Prelim notes: Classical AI

An admissible heuristic underestimates the distance from here to the goal state.

Easy to prove that an admissible heuristic will always find the shortest path to the goal—for a consistent heuristic, the first time we visit any node, we got there along the shortest path.

Constraint satistfaction problems

Difference from vanilla search: the order in which we assign values to variables doesn’t matter for objective function—still very important for solution procedure.

How do we do this fast? Heuristics specialized for general CSPs. Easy one: “minimum remaining values” or “most constrained variable”—choose a setting for the variable with the least possible settings remaining. Can also sort by degree. Once we’ve picked a variable, assign values to it on least constraining order, that leave other values open.

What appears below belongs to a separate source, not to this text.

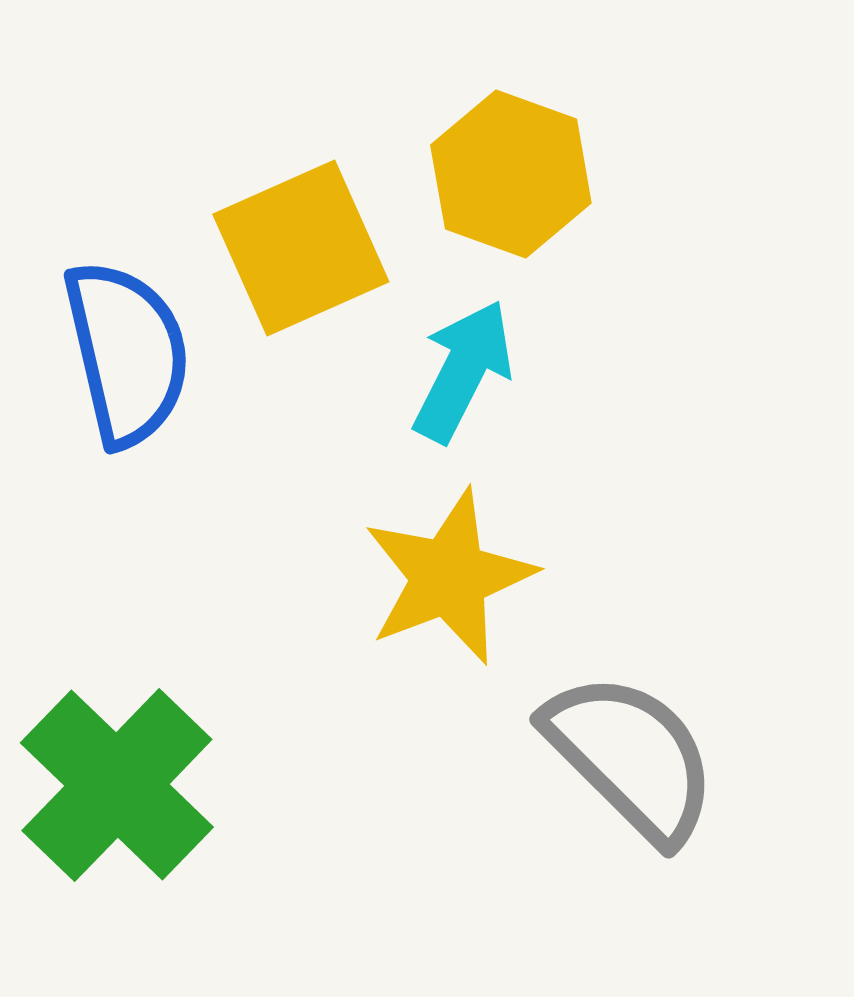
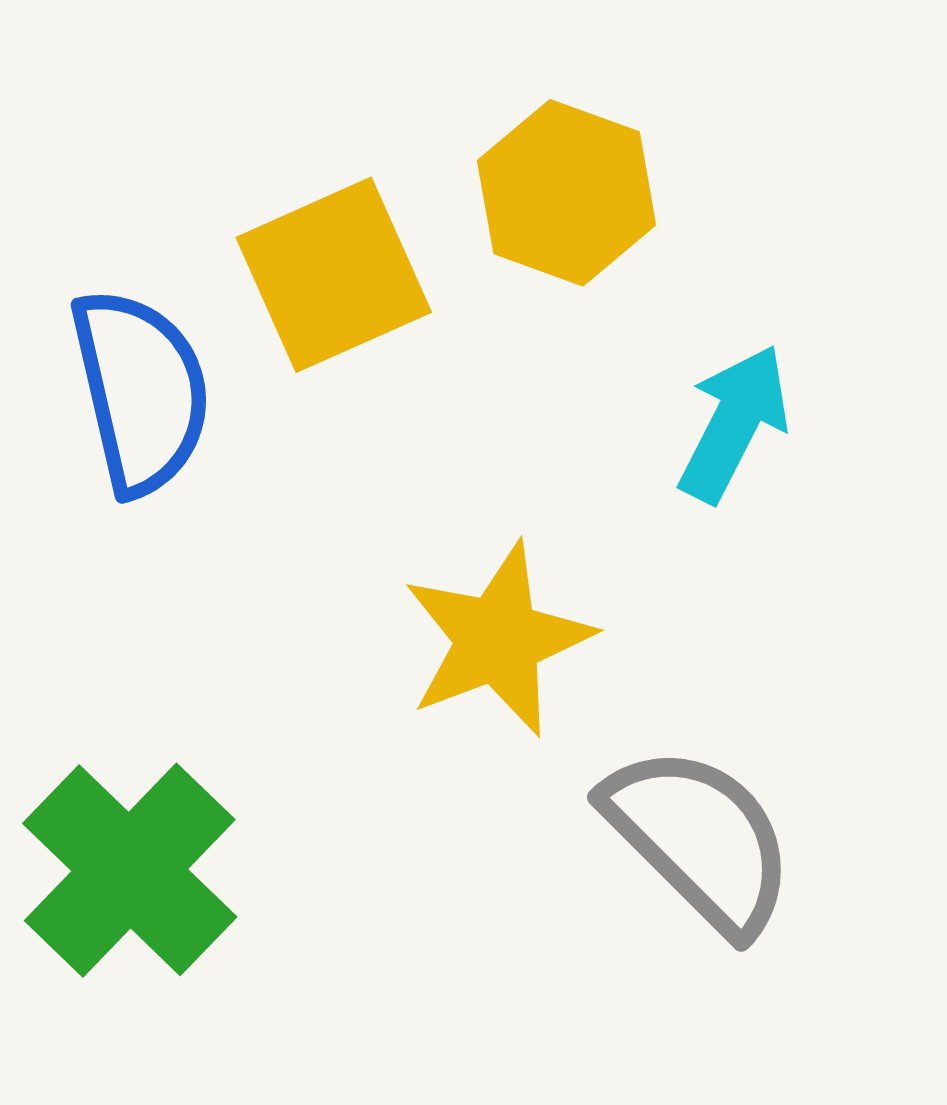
cyan arrow: (463, 371) -> (734, 423), moved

How do we compute remaining values? Constraint propagation: once we’ve picked a value for a variable, iteratively update remaining constraints along arcs, eliminating assignments allowed by no assignments to their neighbors. This doesn’t give you everything for free (easy counterexample: 2-coloring $K_3$ ) but works well in practice. Higher-order analogs (considering subsets of $n > 2$ variables) also possible.

Can design corresponding special procedures for special constraints (all-unique, only-one, etc.).

What do we do once we fail? Don’t need to worry about backtracking one step, since maintaining arc consistency means we’ll never try an assignment which would be fixed by simple backtracking. Conflict-directed backjumping backs of to full set of earlier assignments which caused an inconsistency.

Another easy trick for a full solution: start by taking a tree decomposition, and enumerate solutions to each node locally.

Obviously finding a satisfying solution is NP-hard, and satisfying a fixed fraction of constraints is Unique Games.

Adversarial search

Search through the game tree (or just up to a certain depth), keeping track of game value for all players, and maxing for the appropriate player.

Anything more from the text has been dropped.